One journalist remarked to me, “How in the world can these senators walk around here upright when they have no backbone?”
Fear has a way of bending us.
Sherrod Brown, Democratic Senator from Ohio
Haltingly, emotionally one lone republican voted what his party no longer has or condones: his conscience.
I am not a fan of Mitt Romney.
His strong belief in his faith I don't share. There are verses in Mormon scripture disparaging to African Americans in their "war on heaven," giving incarnation to valiant angels in the cosmic conflict as "light-shinned babies"; those of lesser valor as dark-skinned. They have since disavowed those beliefs.
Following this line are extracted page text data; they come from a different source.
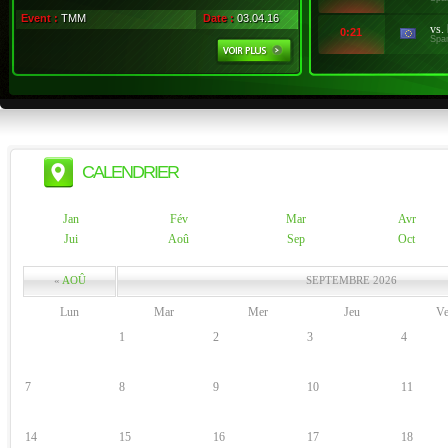
Event :
TMM
Date :
03.04.16
vs.
0:21
Spa
CALENDRIER
Jan
Fév
Mar
Avr
Jui
Aoû
Sep
Oct
«
AOÛ
SEPTEMBRE 2026
Lun
Mar
Mer
Jeu
V
1
2
3
4
7
8
9
10
11
14
15
16
17
18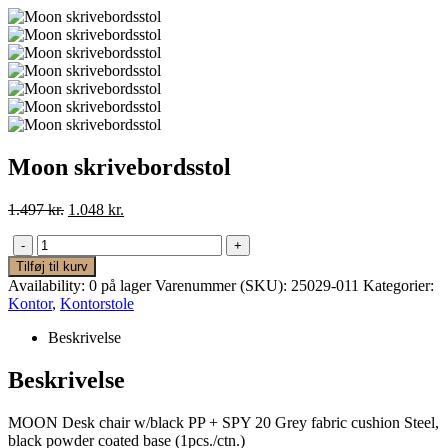
Moon skrivebordsstol
Den
Den
1.497
kr.
1.048
kr.
oprindelige
aktuelle
pris
pris
-
+
var:
er:
Tilføj til kurv
1.497 kr..
1.048 kr..
Availability:
0 på lager
Varenummer (SKU):
25029-011
Kategorier:
Kontor
,
Kontorstole
Beskrivelse
Beskrivelse
MOON Desk chair w/black PP + SPY 20 Grey fabric cushion Steel,
black powder coated base (1pcs./ctn.)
As the candidate of the Republican Party in 2012, he was as dissembling as any other republican. He lied in the first debate with President Obama, a precursor to the rampant obfuscation and assault on truth we're subjected to daily. He was not triumphant in their second debate, the president regaining his footing, but Obama's dismissal of Russia as an existential threat will be researched by American historians...provided we still have a republic based on facts, reality and principle. Romney lost, and was as startled as his wife was because of the hardened-from-facts bubble that is conservative media, or as Karl Rove opined, a "created reality."
Perhaps his halting was the effervescence of bursting through that bubble; his emotion penance for a party and a world he had some part in creating.
The Latter Day Saints, according to Rushton's version, would "go to the Rocky Mountains and... be a great and mighty people," associated in the prophecy's figurative language, with one of the biblical four Horsemen of the Apocalypse in the Book of Revelation.
Smith's supposed original statement predicts that the US Constitution will one day "hang like a thread" but be saved by Latter-day Saints. The embellished version portrays it to be "by the efforts of the White Horse."
Perhaps Senator Romney knows this prophecy. Perhaps he believes he embodies it. Perhaps he does not in either case.
He did behave Wednesday in the well of the world's former most deliberative body, as a man feeling the weight of history and his moment in it.
Despite all of my misgivings to him, we did witness the political passing, post the mortal transition of John McCain...of the last republican.
New York Times, February 5, 2020
“Courage is not the absence of fear, but rather the assessment that something else is more important than fear.”